[Records from a dataset]
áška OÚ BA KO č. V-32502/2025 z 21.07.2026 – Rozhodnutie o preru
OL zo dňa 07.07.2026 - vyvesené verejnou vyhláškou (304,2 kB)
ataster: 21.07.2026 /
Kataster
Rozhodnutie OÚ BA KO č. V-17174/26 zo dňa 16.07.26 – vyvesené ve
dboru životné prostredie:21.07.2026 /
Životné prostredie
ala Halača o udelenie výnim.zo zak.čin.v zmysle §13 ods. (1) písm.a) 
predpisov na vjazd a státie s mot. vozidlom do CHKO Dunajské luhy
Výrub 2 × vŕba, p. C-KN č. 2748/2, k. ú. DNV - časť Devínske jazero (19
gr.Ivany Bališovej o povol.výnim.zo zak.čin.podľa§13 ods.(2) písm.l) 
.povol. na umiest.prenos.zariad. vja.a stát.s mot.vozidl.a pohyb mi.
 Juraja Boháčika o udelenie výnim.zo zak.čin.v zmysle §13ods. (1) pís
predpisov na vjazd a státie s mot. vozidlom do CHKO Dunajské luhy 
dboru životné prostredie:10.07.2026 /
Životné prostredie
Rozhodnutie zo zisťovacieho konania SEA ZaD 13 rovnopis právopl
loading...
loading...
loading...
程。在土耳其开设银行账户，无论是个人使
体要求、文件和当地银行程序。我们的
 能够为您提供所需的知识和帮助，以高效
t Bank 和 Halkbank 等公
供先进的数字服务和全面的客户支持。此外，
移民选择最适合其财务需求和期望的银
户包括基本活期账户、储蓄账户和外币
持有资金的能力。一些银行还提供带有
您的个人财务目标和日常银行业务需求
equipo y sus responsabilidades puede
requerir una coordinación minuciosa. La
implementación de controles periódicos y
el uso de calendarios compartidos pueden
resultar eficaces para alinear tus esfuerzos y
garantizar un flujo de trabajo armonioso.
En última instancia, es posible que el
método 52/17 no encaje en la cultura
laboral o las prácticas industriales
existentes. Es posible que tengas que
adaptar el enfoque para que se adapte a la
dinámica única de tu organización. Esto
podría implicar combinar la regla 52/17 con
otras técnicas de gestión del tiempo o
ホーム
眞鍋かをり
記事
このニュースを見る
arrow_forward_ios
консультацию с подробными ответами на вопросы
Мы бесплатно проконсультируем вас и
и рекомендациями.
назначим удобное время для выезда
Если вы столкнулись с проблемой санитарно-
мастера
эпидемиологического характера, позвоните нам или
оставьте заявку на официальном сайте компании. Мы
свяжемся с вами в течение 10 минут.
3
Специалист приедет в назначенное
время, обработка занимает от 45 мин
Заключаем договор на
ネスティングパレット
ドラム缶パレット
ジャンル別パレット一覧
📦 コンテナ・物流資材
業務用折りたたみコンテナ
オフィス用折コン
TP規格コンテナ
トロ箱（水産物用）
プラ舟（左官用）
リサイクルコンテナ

» **Requirement**: Reproduce the lines from the one with "户包括基本活期账户、储蓄账户和外币" to the end of the data exactly, leaving out every earlier line.

» **Result of the exercise**:
户包括基本活期账户、储蓄账户和外币
持有资金的能力。一些银行还提供带有
您的个人财务目标和日常银行业务需求
equipo y sus responsabilidades puede
requerir una coordinación minuciosa. La
implementación de controles periódicos y
el uso de calendarios compartidos pueden
resultar eficaces para alinear tus esfuerzos y
garantizar un flujo de trabajo armonioso.
En última instancia, es posible que el
método 52/17 no encaje en la cultura
laboral o las prácticas industriales
existentes. Es posible que tengas que
adaptar el enfoque para que se adapte a la
dinámica única de tu organización. Esto
podría implicar combinar la regla 52/17 con
otras técnicas de gestión del tiempo o
ホーム
眞鍋かをり
記事
このニュースを見る
arrow_forward_ios
консультацию с подробными ответами на вопросы
Мы бесплатно проконсультируем вас и
и рекомендациями.
назначим удобное время для выезда
Если вы столкнулись с проблемой санитарно-
мастера
эпидемиологического характера, позвоните нам или
оставьте заявку на официальном сайте компании. Мы
свяжемся с вами в течение 10 минут.
3
Специалист приедет в назначенное
время, обработка занимает от 45 мин
Заключаем договор на
ネスティングパレット
ドラム缶パレット
ジャンル別パレット一覧
📦 コンテナ・物流資材
業務用折りたたみコンテナ
オフィス用折コン
TP規格コンテナ
トロ箱（水産物用）
プラ舟（左官用）
リサイクルコンテナ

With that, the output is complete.